ASSIGNED TASK: Print the entries exactly; skip the pictures.

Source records
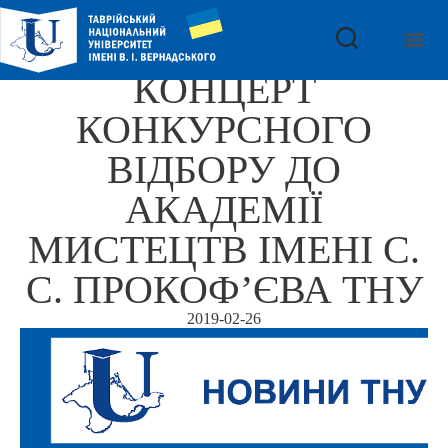
КОНЦЕРТ
КОНКУРСНОГО
ВІДБОРУ ДО
АКАДЕМІЇ
МИСТЕЦТВ ІМЕНІ С.
С. ПРОКОФ’ЄВА ТНУ
2019-02-26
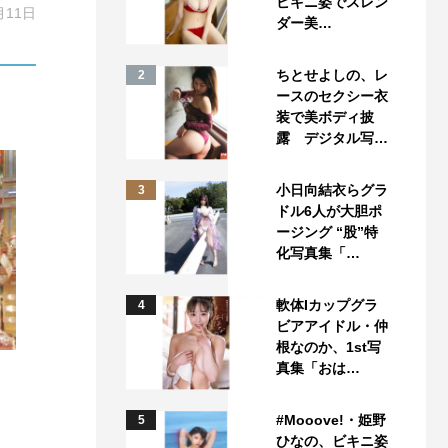
ビキニ姿でスレン
月11日
ダー美…
ちとせよしの、レ
2
ースのセクシー衣
装で美ボディ披
露 デジタル写…
小日向結衣らグラ
3
ドル6人が大胆ポ
ージング “股”特
化写真集「…
軟体Iカップグラ
4
ビアアイドル・仲
根なのか、1st写
真集「おは…
#Mooove!・姫野
5
ひなの、ビキニ姿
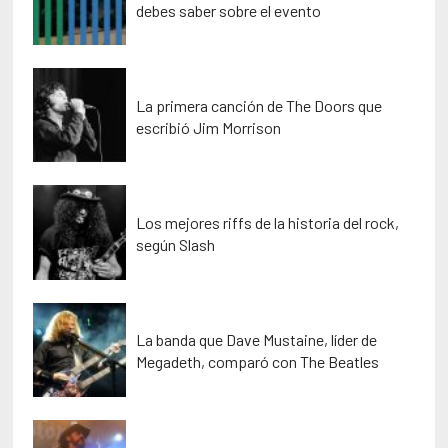
debes saber sobre el evento
La primera canción de The Doors que
escribió Jim Morrison
Los mejores riffs de la historia del rock,
según Slash
La banda que Dave Mustaine, líder de
Megadeth, comparó con The Beatles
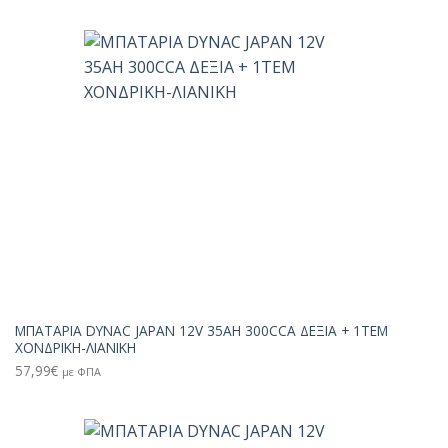
ΜΠΑΤΑΡΙΑ DYNAC JAPAN 12V 35AH 300CCA ΔΕΞΙΑ + 1TEM
ΧΟΝΔΡΙΚΗ-ΛΙΑΝΙΚΗ
57,99
€
με ΦΠΑ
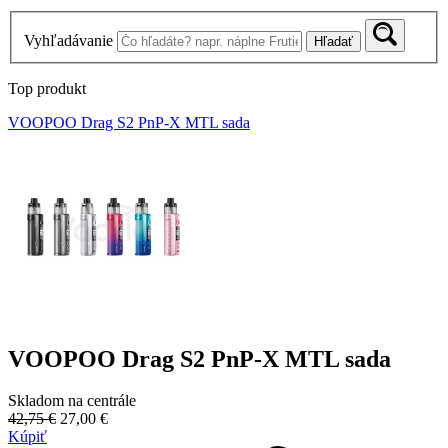
Vyhľadávanie
Hľadať
Top produkt
VOOPOO Drag S2 PnP-X MTL sada
VOOPOO Drag S2 PnP-X MTL sada
Skladom na centrále
42,75 €
27,00 €
Kúpiť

YOUR SOLUTION:
КОНЦЕРТ
КОНКУРСНОГО
ВІДБОРУ ДО
АКАДЕМІЇ
МИСТЕЦТВ ІМЕНІ С.
С. ПРОКОФ’ЄВА ТНУ
2019-02-26
ビキニ姿でスレン
月11日
ダー美…
ちとせよしの、レ
2
ースのセクシー衣
装で美ボディ披
露 デジタル写…
小日向結衣らグラ
3
ドル6人が大胆ポ
ージング “股”特
化写真集「…
軟体Iカップグラ
4
ビアアイドル・仲
根なのか、1st写
真集「おは…
#Mooove!・姫野
5
ひなの、ビキニ姿
debes saber sobre el evento
La primera canción de The Doors que
escribió Jim Morrison
Los mejores riffs de la historia del rock,
según Slash
La banda que Dave Mustaine, líder de
Megadeth, comparó con The Beatles
ΜΠΑΤΑΡΙΑ DYNAC JAPAN 12V 35AH 300CCA ΔΕΞΙΑ + 1TEM
ΧΟΝΔΡΙΚΗ-ΛΙΑΝΙΚΗ
57,99
€
με ΦΠΑ
Vyhľadávanie
Hľadať
Top produkt
VOOPOO Drag S2 PnP-X MTL sada
VOOPOO Drag S2 PnP-X MTL sada
Skladom na centrále
42,75 €
27,00 €
Kúpiť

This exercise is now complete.